Data Envelopment Analysis (DEA) is a versatile mathematical technique (specifically, linear programming) used for relative performance evaluation and benchmarking in various fields. In this blog, we will explore advanced applications of DEA using the renowned dataset from Sarkis and Talluri (2004). I'll guide you through the process of obtaining the dataset from my GitHub repository, implementing DEA in R using my codes, and comparing the results with those presented in the paper. Let's dive into the world of advanced DEA!
To get started, you can access the dataset from my Github repository, and download the data, file named "e-data.xlsx."
The original source of this environmental data for 48 electric utility plants in the U.S. was from the Energy Information Administration of the United States Department of Energy (EIA).
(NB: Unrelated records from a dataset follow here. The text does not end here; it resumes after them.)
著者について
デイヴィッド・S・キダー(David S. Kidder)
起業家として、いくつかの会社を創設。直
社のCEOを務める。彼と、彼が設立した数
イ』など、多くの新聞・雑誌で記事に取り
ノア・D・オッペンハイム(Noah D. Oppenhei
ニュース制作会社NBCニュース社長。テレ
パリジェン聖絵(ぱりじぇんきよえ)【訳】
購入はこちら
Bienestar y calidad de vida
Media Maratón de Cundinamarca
It is a famous dataset that has been utilized severally, including by authors such as Sarkis and Talluri (2004), Tyteca (1998), and Fare et al. (1996).
In R, you can use the readxl
library to import Excel data. Here's how to import the dataset:
# Install and load the necessary library
install.packages("readxl")
library(readxl)
# Import the data from the Excel file and call it data
data <- read_excel("e-data.xlsx")
You can use View(data)
to inspect the imported dataset and names(data)
to see the column names.
Next, import the DEA results from the same Excel file, specifically the sheet named "DEA efficiencies":
# Import DEA results from the Excel file
dea.data <- read_excel("e-data.xlsx", sheet = "DEA efficiencies")
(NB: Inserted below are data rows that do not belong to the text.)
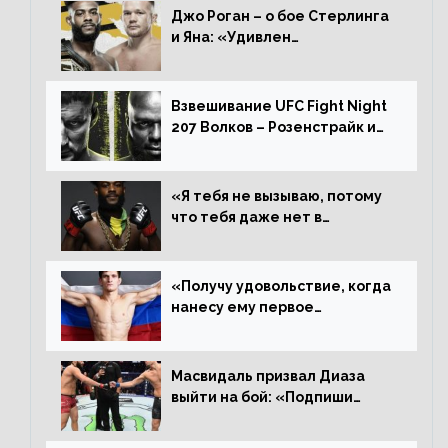
Джо Роган – о бое Стерлинга
и Яна: «Удивлен
раздельному решению,
Алджамейн определенно
выиграл»
Взвешивание UFC Fight Night
207 Волков – Розенстрайк и
другие результаты
«Я тебя не вызываю, потому
что тебя даже нет в
ростере, мистер «Мне нужна
пауза», сообщает Стерлинг
ответил Сехудо
«Получу удовольствие, когда
нанесу ему первое
поражение», сообщает Дэн
Иге – про бой с Евлоевым
Масвидаль призвал Диаза
выйти на бой: «Подпиши
контракт, сука, давай
повторим»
Again, you can use View(dea.data)
to inspect the imported DEA results and names(dea.data)
to see the column names.
The Banker, Charnes, and Cooper (1984)model allows for estimating efficiency scores under Variable Returns to Scale (VRS). Essentially, VRS is a production concept where a firm's or organization's output doesn't increase proportionally to changes in its inputs. In this case, the production output $y =f(x)$ may increase at a decreasing rate, remain constant, or even decrease when inputs are increased.
Broadly put, changes in the scale of production impact productivity and efficiency. This means that firms operating under VRS may not be at an optimal scale, and they can improve efficiency by adjusting their input levels.
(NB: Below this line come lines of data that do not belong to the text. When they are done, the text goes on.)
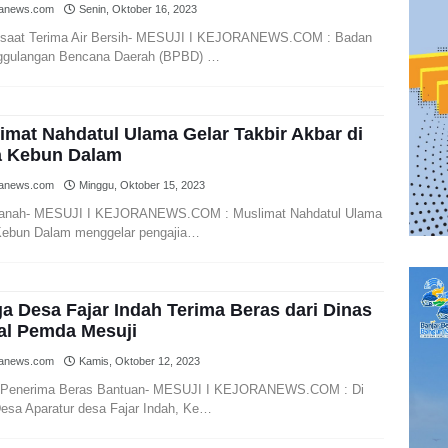
ranews.com
Senin, Oktober 16, 2023
saat Terima Air Bersih- MESUJI I KEJORANEWS.COM : Badan
gulangan Bencana Daerah (BPBD) …
imat Nahdatul Ulama Gelar Takbir Akbar di
 Kebun Dalam
ranews.com
Minggu, Oktober 15, 2023
fianah- MESUJI I KEJORANEWS.COM : Muslimat Nahdatul Ulama
ebun Dalam menggelar pengajia…
a Desa Fajar Indah Terima Beras dari Dinas
al Pemda Mesuji
ranews.com
Kamis, Oktober 12, 2023
 Penerima Beras Bantuan- MESUJI I KEJORANEWS.COM : Di
Desa Aparatur desa Fajar Indah, Ke…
Now, let's replicate the BCC model results from Sarkis and Talluri (2004). We'll use the deaR
library for this purpose.
# Load the deaR library
library(deaR)
# Prepare the data for BCC model
data2 <- data.frame(
ID = data$`Plant Number`,
SO2 = data$`SO2 (Tons/yr)`,
NOx = data$`Nox (Tons/yr)`,
CO2 = data$`CO2 (Tons/yr)`,
ENERGY = data$`Energy Input*`,
LABOUR = data$Labor,
OUTPUT = data$`Output (MkWh)`)
# Create a DEA dataset
dea <- make_deadata(datadea = data2, dmus = 1, ni = 5, no = 1)
# Create the BCC model
dea.bcc <- model_basic(dea, dmu_eval = 1:48, dmu_ref = 1:48, orientation = "io", rts = "vrs")
# Summarize the BCC model
summary(dea.bcc)
# Calculate BCC efficiencies
eff.bcc <- efficiencies(dea.bcc)
eff.bcc
This code replicates the BCC model as per Sarkis and Talluri (2004) and calculates efficiency scores.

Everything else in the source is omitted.